◆ **WORK TO BE COMPLETED**:
Please restate word for word the lines of the entries below from the one with "es intended for" to the one with "Some Marketplace templates and protected", inclusive, and leave out every picture.

◆ **DATA LISTING**:
•••••

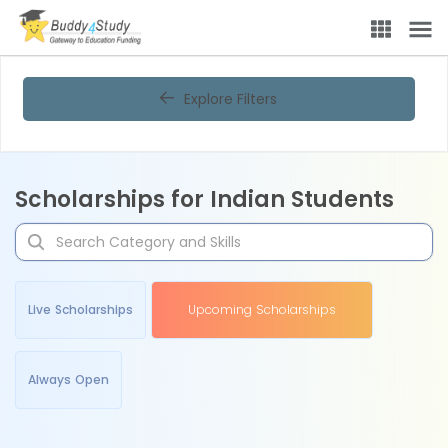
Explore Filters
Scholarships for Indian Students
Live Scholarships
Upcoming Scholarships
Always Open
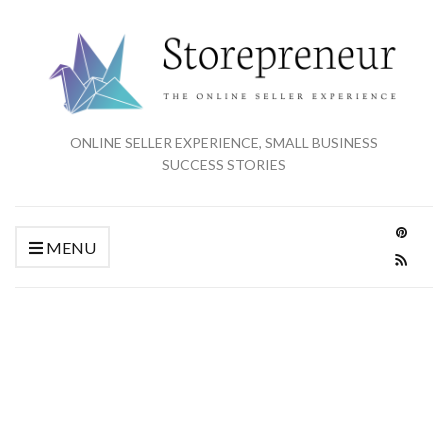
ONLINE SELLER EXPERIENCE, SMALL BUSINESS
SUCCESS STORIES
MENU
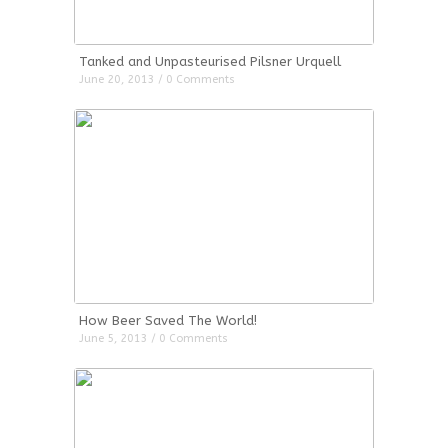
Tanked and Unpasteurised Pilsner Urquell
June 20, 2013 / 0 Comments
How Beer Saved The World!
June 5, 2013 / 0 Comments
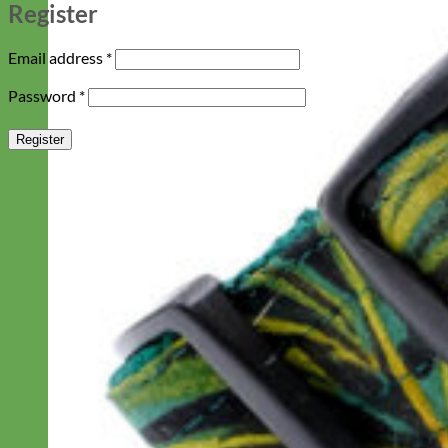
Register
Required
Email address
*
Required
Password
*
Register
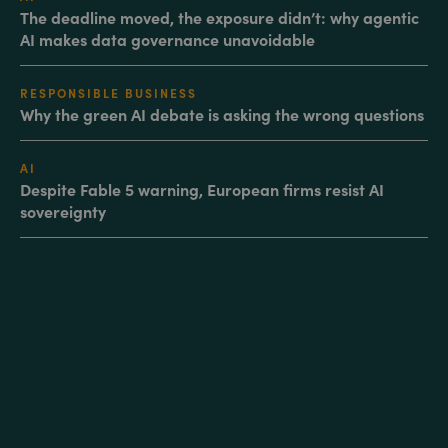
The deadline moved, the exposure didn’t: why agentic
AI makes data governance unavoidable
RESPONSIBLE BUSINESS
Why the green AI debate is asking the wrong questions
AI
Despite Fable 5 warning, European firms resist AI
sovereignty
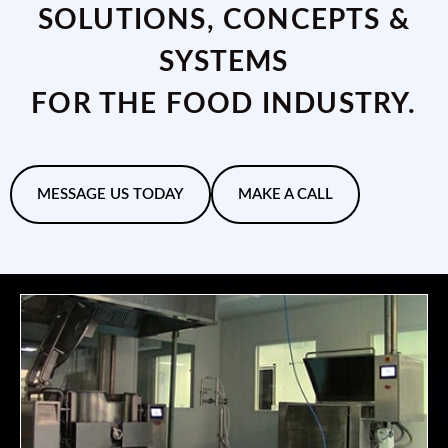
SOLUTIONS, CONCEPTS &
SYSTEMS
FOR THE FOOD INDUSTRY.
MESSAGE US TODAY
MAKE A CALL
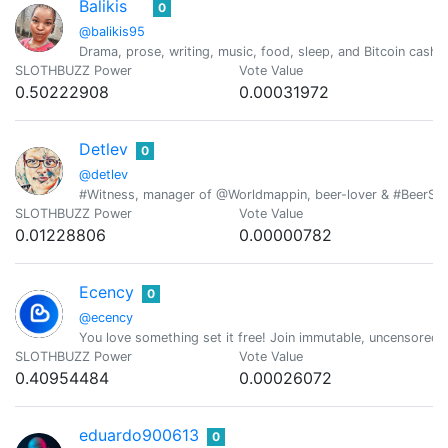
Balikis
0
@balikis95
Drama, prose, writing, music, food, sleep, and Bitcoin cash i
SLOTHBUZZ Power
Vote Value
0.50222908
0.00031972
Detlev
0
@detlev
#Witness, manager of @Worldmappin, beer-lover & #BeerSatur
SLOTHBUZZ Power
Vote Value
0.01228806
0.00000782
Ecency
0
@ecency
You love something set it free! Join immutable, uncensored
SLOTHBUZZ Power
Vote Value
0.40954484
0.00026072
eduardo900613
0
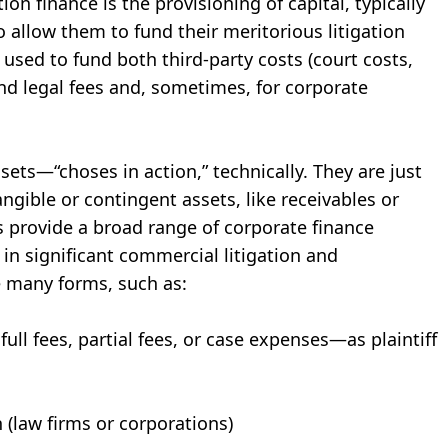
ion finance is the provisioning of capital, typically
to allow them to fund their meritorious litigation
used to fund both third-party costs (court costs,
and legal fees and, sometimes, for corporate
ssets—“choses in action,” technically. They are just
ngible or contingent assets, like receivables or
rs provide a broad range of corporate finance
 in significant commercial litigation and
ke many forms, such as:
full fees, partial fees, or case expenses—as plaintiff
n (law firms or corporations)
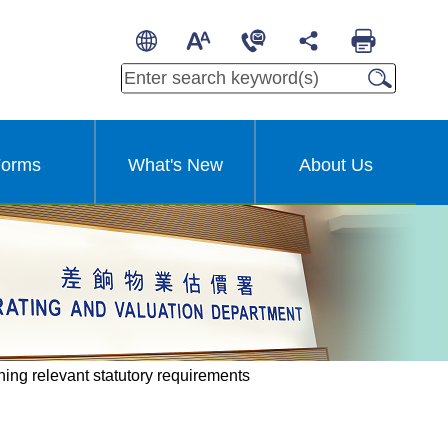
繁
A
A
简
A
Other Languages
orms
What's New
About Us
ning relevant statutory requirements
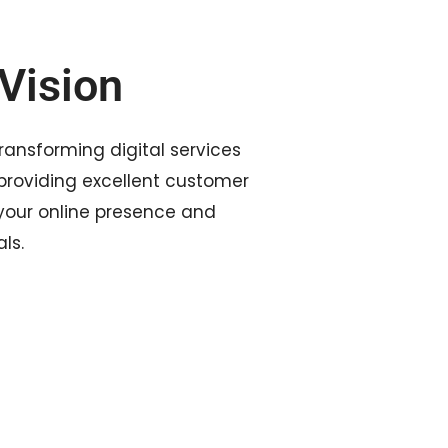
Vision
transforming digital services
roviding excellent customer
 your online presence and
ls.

•••••

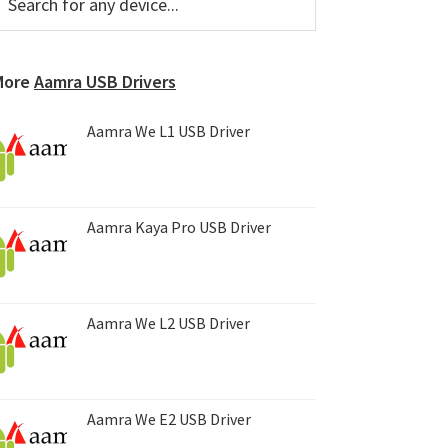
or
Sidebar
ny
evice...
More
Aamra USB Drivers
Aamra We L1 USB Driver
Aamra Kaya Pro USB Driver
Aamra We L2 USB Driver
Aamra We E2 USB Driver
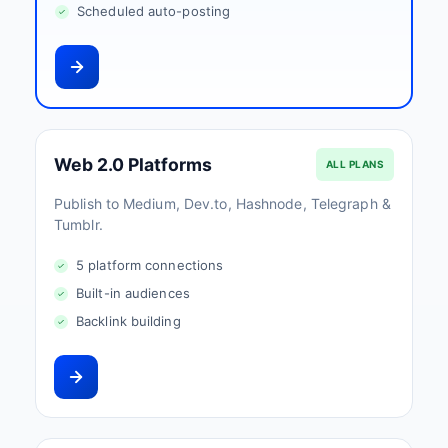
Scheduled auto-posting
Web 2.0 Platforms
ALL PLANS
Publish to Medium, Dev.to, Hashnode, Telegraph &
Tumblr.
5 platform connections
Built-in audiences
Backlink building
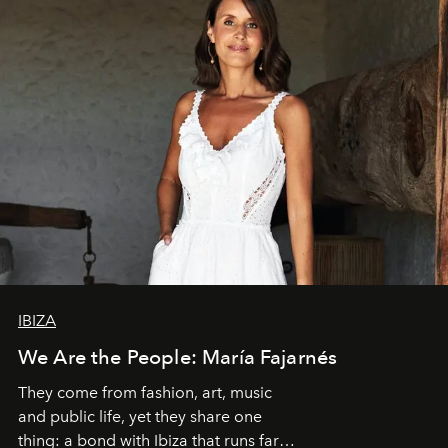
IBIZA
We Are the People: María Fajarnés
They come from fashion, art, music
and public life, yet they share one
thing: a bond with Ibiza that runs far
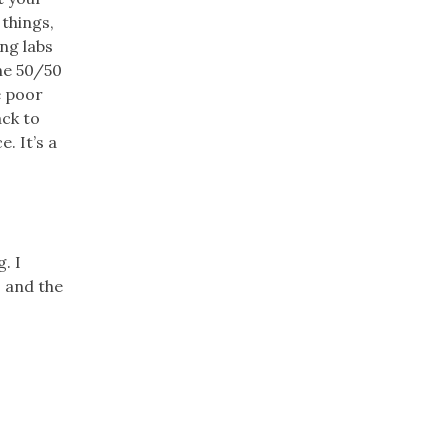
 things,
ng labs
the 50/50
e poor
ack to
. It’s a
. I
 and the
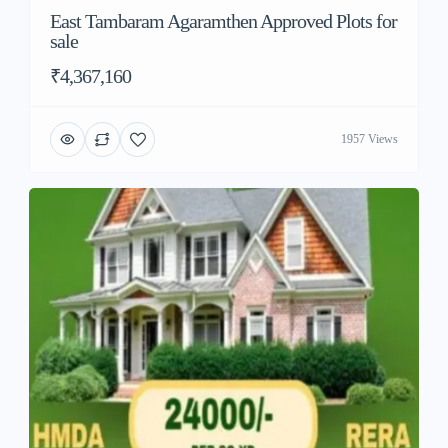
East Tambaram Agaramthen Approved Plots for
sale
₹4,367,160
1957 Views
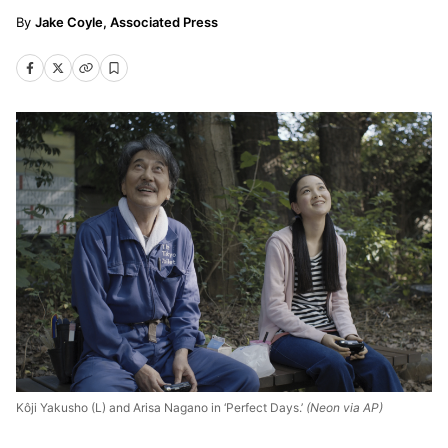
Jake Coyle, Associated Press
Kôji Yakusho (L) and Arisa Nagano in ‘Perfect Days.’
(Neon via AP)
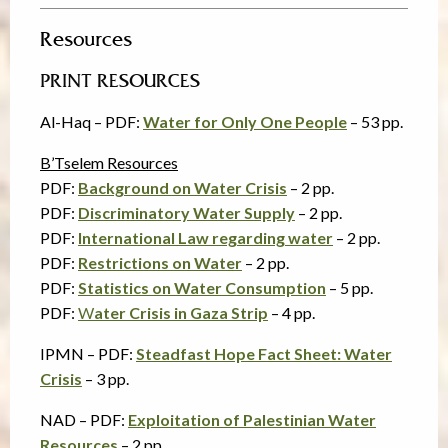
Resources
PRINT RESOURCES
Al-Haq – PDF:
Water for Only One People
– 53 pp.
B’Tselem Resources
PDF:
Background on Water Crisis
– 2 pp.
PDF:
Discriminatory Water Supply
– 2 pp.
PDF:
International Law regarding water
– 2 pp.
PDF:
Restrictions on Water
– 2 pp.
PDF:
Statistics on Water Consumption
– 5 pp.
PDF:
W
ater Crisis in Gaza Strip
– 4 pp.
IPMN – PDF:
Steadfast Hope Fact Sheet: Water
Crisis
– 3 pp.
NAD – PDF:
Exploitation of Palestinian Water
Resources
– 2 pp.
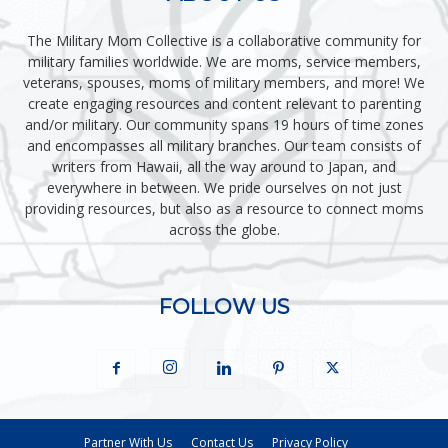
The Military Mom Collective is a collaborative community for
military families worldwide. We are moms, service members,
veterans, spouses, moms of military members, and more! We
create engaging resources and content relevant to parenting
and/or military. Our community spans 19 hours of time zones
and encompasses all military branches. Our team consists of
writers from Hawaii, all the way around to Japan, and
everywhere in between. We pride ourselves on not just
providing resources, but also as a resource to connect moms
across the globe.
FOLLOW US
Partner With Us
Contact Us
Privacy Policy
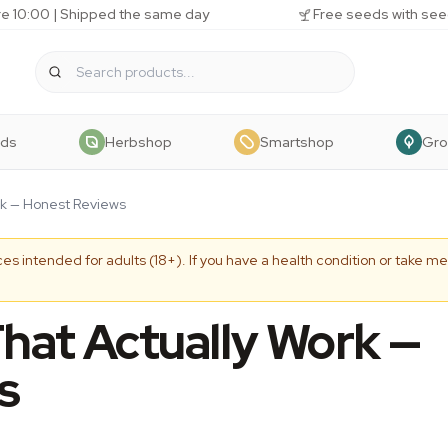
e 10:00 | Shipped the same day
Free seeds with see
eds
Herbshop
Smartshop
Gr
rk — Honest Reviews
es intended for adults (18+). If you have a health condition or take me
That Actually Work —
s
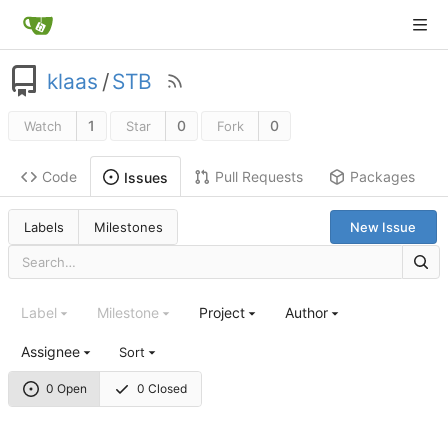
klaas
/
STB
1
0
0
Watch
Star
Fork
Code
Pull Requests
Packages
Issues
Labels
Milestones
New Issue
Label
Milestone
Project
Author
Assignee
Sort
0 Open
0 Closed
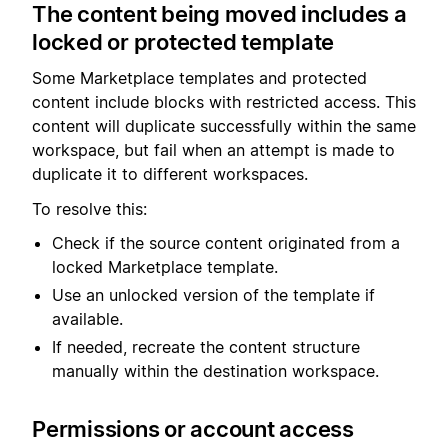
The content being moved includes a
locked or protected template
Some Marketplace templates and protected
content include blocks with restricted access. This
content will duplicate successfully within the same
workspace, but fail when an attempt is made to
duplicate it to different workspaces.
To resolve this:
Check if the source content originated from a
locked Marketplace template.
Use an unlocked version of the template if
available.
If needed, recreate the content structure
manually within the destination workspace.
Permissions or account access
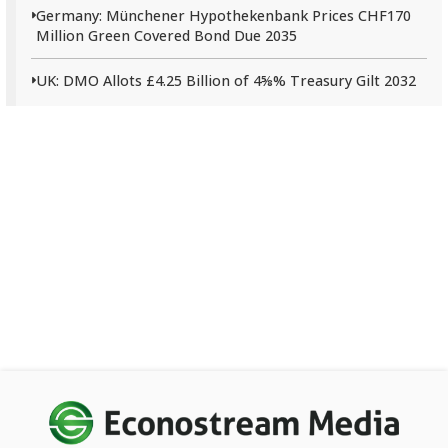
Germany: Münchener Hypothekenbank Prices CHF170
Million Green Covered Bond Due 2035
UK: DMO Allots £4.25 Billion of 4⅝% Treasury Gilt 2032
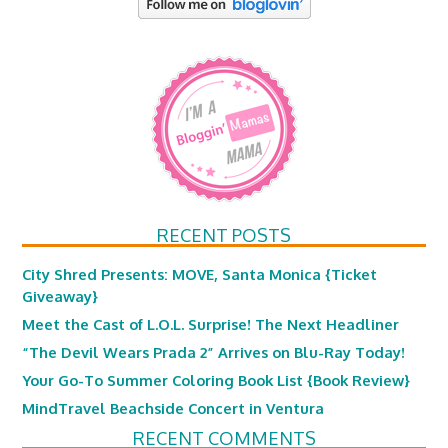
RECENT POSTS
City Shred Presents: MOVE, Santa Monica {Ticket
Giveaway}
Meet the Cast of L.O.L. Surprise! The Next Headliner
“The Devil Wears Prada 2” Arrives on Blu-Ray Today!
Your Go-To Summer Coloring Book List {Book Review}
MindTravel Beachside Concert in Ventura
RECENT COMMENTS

•••••

◆ **RESPONSE BELOW**:
es intended for adults (18+). If you have a health condition or take me
That Actually Work —
s
klaas
/
STB
1
0
0
Watch
Star
Fork
Code
Pull Requests
Packages
Issues
Labels
Milestones
New Issue
Label
Milestone
Project
Author
Assignee
Sort
0 Open
0 Closed
The content being moved includes a
locked or protected template
Some Marketplace templates and protected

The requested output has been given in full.